Is it possible to reduce the number of updates to client_meta and clientfiles?

Jorge_Llorca · November 29, 2023, 9:23am

Hello, we are analyzing the oplog of our database and we see that the majority of documents that are updated are from the clientfiles and client_meta collections. Out of 13.8 million, 11 million are from these two collections. Is it necessary for the information in these collections to be updated so frequently? Can we do anything so that this can be mitigated?

Tyler_Kaye · November 29, 2023, 1:12pm

Hi, those are each updated generally for every “changeset” processed. So its possible you could change your application to pack more modifications into a single changeset (a single realm.Write()) and that would force the Atlas Device Sync server to process all of the writes in one single integration (and thus update those just once). There is a downside to packing too much into a single transaction though, so I would use your best judgement on how much to put in there.

As a side-note, these writes are incredibly small and cheap, and while I would expect there to be a lot of entries in the oplog, I would expect the percentage of the size of the oplog to be much much smaller.

Best,
Tyler

Jorge_Llorca · November 29, 2023, 5:25pm

So, if I understood you correctly, every time we save a transaction, all users, when they process that change, will make an entry in client_meta and clientfiles. That’s why, despite having 227,000 changes in the history in 24 hours in the oplog, we have 5.4 million clientfiles.

Now I have more doubts, if the change occurs in a document that is not within the client’s subscription (either due to a filter on the client or in the app service), should a commit of this document also be made?

What is the purpose of each client saving the “changeset” it has processed in the database? Can’t it commit this with less frequency? I thought that the file saved on the client already contained information about which changeset it has processed and it already knows how to tell the server where to continue. It seems as if it’s for statistical use, but regardless of whether the oplog is used a lot or a little, which represents 80% of the cluster’s inserts, we are concerned.

Tyler_Kaye · November 29, 2023, 5:43pm

Sorry, just to be clear, those documents are updated on each upload being processed (not inserted). The number of client_file documents is equal to the number of unique realms that are opened (IE, every client that connects and syncs data). When that client uploads data, we update a progress field on its client_file document in order to transactional guarantee we never re-upload that changeset (this can easily happen if the client were to disconnect and reconnect to another server before it has had its upload acknowledged). This document is also updated each time the client connects to the server.

The number of client_meta documents is equal to either (a) the number of partitions if you are using partition sync or (b) a constant of 32 or 64 (depending on cluster size) if you are using flexible sync.
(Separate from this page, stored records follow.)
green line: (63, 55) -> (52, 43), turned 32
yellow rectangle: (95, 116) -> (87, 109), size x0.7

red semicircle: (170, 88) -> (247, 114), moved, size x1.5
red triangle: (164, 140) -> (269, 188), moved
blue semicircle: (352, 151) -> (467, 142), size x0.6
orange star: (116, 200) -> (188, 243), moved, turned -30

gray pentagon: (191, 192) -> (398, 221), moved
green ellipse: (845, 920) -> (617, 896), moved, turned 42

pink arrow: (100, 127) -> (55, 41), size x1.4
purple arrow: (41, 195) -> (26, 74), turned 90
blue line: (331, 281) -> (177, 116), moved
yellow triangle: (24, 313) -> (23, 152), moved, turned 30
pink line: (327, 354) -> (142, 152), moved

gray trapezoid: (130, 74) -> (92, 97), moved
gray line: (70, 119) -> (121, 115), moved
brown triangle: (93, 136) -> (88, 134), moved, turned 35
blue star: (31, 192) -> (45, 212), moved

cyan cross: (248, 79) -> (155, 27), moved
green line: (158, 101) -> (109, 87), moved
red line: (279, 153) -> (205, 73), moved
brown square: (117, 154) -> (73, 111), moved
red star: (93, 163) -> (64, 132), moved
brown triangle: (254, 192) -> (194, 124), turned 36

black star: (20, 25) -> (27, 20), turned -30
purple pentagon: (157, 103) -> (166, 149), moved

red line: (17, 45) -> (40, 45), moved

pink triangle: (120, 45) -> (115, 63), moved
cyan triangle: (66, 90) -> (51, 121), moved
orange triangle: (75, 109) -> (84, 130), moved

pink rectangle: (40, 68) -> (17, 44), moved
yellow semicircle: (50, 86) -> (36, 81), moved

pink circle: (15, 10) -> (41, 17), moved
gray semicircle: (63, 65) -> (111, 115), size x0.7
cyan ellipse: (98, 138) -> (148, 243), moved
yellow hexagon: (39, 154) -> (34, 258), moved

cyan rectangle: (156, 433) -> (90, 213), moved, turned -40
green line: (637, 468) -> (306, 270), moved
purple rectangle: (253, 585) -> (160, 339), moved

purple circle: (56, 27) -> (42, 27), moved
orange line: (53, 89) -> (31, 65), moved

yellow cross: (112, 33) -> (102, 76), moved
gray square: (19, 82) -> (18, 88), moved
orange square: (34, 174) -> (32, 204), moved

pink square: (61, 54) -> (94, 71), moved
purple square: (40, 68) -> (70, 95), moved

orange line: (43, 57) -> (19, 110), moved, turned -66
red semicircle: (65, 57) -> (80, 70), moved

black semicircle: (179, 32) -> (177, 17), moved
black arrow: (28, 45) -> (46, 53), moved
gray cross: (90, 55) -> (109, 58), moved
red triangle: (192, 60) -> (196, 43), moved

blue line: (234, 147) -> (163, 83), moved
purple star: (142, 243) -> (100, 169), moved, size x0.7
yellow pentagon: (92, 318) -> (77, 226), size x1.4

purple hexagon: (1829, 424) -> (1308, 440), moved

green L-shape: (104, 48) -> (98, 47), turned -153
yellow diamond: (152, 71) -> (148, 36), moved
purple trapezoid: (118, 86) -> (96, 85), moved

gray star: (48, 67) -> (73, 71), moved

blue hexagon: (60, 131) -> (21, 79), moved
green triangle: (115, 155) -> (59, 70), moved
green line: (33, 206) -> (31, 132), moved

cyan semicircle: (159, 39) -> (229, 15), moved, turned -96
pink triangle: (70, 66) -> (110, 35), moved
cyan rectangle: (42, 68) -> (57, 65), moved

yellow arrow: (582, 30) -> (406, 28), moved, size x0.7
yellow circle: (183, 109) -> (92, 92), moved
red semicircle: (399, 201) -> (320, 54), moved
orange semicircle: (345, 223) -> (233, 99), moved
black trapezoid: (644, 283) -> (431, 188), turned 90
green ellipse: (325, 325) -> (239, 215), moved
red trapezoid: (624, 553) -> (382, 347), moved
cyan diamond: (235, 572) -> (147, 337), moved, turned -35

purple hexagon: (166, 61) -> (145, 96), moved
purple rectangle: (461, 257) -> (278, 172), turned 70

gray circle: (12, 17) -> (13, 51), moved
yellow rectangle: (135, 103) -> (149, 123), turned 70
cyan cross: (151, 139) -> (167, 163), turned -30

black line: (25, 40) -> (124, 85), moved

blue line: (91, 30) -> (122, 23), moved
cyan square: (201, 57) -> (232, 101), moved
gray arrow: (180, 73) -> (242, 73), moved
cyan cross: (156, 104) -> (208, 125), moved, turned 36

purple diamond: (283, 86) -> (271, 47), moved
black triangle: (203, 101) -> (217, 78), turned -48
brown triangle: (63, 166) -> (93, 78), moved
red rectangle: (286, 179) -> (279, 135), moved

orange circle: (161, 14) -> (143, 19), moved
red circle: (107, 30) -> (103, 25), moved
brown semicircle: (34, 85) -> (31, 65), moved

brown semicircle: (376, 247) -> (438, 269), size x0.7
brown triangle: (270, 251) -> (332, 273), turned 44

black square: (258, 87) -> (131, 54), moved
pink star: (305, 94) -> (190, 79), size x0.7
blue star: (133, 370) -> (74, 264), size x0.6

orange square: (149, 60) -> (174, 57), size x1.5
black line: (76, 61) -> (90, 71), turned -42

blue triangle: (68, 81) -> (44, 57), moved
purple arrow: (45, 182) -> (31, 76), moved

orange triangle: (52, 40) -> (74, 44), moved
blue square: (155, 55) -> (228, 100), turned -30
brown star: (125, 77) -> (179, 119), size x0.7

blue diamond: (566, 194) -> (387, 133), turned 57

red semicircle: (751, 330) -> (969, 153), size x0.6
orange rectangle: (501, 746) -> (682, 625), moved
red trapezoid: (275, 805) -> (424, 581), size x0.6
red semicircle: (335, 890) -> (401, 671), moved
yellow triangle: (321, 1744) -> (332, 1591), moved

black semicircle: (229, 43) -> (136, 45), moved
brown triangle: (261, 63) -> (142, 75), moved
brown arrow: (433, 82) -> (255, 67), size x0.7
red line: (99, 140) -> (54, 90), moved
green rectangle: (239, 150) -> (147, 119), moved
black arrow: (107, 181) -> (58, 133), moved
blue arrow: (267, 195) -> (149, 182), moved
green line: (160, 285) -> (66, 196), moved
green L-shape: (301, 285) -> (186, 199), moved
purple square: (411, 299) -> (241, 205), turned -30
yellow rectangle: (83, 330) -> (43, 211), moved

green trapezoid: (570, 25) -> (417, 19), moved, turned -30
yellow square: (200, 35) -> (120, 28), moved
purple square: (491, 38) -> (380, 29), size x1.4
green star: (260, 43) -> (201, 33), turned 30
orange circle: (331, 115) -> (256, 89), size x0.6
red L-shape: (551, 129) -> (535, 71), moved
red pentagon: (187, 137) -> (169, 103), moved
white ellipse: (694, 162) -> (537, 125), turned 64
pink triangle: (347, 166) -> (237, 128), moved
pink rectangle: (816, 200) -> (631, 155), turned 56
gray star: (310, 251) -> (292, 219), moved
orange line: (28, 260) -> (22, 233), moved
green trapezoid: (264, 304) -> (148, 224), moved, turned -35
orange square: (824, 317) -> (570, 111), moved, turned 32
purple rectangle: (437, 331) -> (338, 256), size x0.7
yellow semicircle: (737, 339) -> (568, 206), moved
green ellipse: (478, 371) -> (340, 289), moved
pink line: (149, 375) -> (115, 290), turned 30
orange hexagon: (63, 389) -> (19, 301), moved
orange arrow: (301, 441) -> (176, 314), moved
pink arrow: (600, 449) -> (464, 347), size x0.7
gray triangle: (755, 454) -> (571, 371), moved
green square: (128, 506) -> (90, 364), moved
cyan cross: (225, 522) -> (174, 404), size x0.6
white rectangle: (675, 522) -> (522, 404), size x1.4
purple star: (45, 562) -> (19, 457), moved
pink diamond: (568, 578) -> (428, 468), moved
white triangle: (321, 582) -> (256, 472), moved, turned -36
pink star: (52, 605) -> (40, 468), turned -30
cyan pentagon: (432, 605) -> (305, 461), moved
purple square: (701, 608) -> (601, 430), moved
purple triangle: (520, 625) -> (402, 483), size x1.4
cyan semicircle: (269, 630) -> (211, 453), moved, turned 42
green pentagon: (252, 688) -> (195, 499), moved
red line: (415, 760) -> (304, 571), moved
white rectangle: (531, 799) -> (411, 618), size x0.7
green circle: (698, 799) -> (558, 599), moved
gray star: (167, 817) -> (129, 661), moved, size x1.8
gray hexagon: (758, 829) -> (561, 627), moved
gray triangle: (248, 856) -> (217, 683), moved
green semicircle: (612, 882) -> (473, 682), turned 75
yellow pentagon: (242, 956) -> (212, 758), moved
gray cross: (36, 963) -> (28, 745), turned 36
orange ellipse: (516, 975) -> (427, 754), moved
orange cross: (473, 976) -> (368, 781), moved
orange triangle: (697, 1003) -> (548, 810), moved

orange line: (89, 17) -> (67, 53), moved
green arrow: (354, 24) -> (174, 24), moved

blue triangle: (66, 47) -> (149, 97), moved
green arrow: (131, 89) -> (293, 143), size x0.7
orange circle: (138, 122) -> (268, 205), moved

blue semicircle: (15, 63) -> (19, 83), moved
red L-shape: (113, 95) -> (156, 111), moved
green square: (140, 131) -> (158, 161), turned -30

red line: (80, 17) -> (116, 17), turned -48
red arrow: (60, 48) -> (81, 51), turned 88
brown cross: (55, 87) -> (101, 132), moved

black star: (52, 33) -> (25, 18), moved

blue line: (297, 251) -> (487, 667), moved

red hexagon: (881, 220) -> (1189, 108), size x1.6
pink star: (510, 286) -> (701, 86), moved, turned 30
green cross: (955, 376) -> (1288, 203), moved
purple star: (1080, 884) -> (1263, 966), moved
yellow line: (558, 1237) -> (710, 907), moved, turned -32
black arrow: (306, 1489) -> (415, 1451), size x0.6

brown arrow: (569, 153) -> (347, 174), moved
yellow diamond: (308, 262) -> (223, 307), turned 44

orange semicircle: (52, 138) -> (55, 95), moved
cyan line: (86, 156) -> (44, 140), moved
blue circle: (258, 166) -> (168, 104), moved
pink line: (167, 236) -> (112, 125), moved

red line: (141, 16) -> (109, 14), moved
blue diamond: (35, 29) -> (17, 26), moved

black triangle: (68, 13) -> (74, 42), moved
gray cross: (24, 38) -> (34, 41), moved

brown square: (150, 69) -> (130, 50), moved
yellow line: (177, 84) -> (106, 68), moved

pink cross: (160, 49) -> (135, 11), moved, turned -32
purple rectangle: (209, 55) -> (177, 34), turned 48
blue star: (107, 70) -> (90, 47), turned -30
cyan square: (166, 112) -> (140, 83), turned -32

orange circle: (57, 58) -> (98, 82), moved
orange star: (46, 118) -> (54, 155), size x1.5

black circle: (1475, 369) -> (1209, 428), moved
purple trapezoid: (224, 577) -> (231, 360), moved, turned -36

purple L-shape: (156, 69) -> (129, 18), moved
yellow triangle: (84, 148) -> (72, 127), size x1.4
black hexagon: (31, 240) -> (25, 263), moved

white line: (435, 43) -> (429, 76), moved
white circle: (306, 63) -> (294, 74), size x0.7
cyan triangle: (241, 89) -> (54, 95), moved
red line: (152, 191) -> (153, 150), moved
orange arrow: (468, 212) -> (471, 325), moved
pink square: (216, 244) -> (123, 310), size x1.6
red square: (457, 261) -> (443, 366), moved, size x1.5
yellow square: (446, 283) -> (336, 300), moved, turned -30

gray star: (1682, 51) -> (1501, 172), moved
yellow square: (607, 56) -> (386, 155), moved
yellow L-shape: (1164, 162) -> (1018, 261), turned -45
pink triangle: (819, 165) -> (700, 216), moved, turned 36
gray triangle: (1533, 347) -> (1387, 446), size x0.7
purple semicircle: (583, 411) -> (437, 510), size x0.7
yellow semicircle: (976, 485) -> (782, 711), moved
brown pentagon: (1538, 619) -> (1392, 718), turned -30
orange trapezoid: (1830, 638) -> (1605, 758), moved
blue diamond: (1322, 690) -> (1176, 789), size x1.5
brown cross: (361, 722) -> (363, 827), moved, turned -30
This document is updated each time a change is applied to MongoDB.

So, you do not have 5 million clientfiles if I understand correctly, you/we just have updated those documents 5 million times (and each of those updates should be quite small)

As for your question about why the server needs to keep this information, the issue is that the client and the server might not always agree on what has been processed.

In the ideal situation, this is what happens:

Client makes a write and uploads it to the server
Sever processes the upload and in a following download message to the client will acknowledge that the server processed the most recent write (we use per-client versioning semantics)
Client and the server have the same view of what has been successfully uploaded

Now, when you inject network issues, this is what can happen

Client makes a write and uploads it to the server
Server processes the upload and commits it, it tries to send an ACK to the client but it has disconnected
The client reconnects to the server (perhaps after some time). It is not sure if the server has seen the write it previously uploaded (never received the ACK), so it re-uploads it
The server needs to know if it has processed this write already. This is where we use the information being updated in the client file on each upload

Let me know if that makes sense or if you have any other questions. Also, there is obviously a lot missing from this page, but I still think it might be helpful for you if you are curious: https://www.mongodb.com/docs/atlas/app-services/sync/details/protocol/#client-file-identifier

Best,
Tyler